Crise ivoirienne: le président de l'UA va soumettre à l'Afrique les idées de Gbagbo

Par La rédaction

ABIDJAN (AFP)

Le président de l'Union africaine (UA) Bingu wa Mutharika, venu mardi à Abidjan "écouter" le président sortant ivoirien Laurent Gbagbo et son rival Alassane Ouattara, compte soumettre aux dirigeants de l'UA, en sommet dimanche, les "propositions" de M. Gbagbo pour résoudre la crise.

"Mon frère et ami (Laurent Gbagbo) m'a expliqué en détail ce qui s'est passé et il m'a aussi expliqué en détail ses idées" pour sortir de la crise née de la présidentielle ivoirienne du 28 novembre, a déclaré le chef d'Etat malawite et président en exercice de l'UA, à l'issue d'un second entretien avec M. Gbagbo, après une rencontre avec M. Ouattara dont il n'a pas donné la teneur.

"Je vais transmettre ses propositions et ses vues à l'Union africaine, à ses frères chefs d'Etat et de gouvernement de l'Union africaine, afin que ensemble, par la concertation, nous puissions trouver un moyen d'avancer", a ajouté M. Mutharika, sans plus de précision, sur les marches du palais présidentiel.A son côté, M. Gbagbo acquiesçait.

Lors d'un sommet dimanche et lundi à Addis Abeba, l'UA doit se pencher sur la crise ivoirienne, qui oppose M. Gbagbo à M. Ouattara, reconnu président par l'organisation panafricaine comme par la quasi-totalité de la communauté internationale.

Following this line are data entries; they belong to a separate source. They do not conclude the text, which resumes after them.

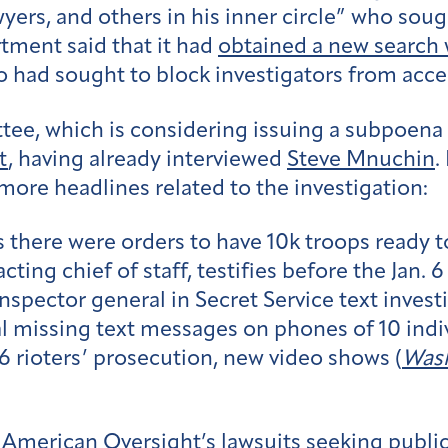
yers, and others in his inner circle” who soug
tment said that it had
obtained a new search 
 had sought to block investigators from access
tee, which is considering issuing a subpoena
t
, having already interviewed
Steve Mnuchin
.
more headlines related to the investigation:
 there were orders to have 10k troops ready t
ing chief of staff, testifies before the Jan. 
spector general in Secret Service text investi
al missing text messages on phones of 10 indiv
 6 rioters’ prosecution, new video shows (
Wash
 American Oversight’s lawsuits seeking public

Venu à Abidjan pour une courte visite surprise, le président de l'UA a rencontré M. Gbagbo pendant près d'une heure au palais, puis M. Ouattara près de deux heures au Golf hôtel d'Abidjan où il est retranché.Après son dernier entretien à la présidence, il a quitté en début de soirée la Côte d'Ivoire.

Depuis près de deux mois, la Côte d'Ivoire est plongée dans une grave crise politique émaillée de violences qui ont fait 260 morts depuis la mi-décembre, selon l'ONU.

M. Gbagbo refuse de céder le pouvoir depuis qu'il a été proclamé vainqueur par le Conseil constitutionnel, qui a invalidé en partie les résultats de la Commission électorale indépendante (CEI) ayant déclaré élu M. Ouattara.

 Le sortant a proposé à maintes reprises un recomptage des voix du scrutin.Mais sitôt le président de l'UA parti, le camp Ouattara a redit son opposition à un tel scénario.

L'idée d'un recomptage, objet actuellement de "beaucoup de lobbying" de la part de M. Gbagbo, "n'a pas de crédibilité du tout", a déclaré à l'AFP Anne Ouloto, porte-parole de M. Ouattara, répétant que le locataire du palais présidentiel doit "partir".

Dans leur rapport définitif publié mardi, les observateurs de l'UE à cette élection, validant la victoire de M. Ouattara, ont aussi exclu la nécessité d'un nouveau comptage des voix.

Des médiations africaines ont défilé sans succès à Abidjan, et l'Afrique de l'Ouest a brandi la menace, comme dernier recours, d'une intervention militaire pour pousser M. Gbagbo vers la sortie.

Les chefs d'Etat africains essaieront d'harmoniser leurs positions lors du sommet de l'UA alors que le Nigeria pousse pour l'option militaire, à la différence de l'Afrique du Sud et de l'Ouganda.

Le président sud-africain Jacob Zuma souhaite que soit trouvé "quelque chose d'autre que demander à l'un des deux chefs de partir" et son homologue ougandais Yoweri Museveni plaide pour "une approche sérieuse concernant l'examen du processus" électoral.

 Un conseiller du président équato-guinéen Teodoro Obiang Nguema a indiqué qu'il allait proposer au sommet de l'UA la création d'une "commission spéciale sur le règlement" de la crise ivoirienne, privilégiant "une solution pacifique".

Le 21 janvier, le Premier ministre kényan Raila Odinga, médiateur de l'UA dans la crise, avait plaidé en faveur d'un isolement diplomatique et de sanctions financières accrues pour contraindre M. Gbagbo au départ.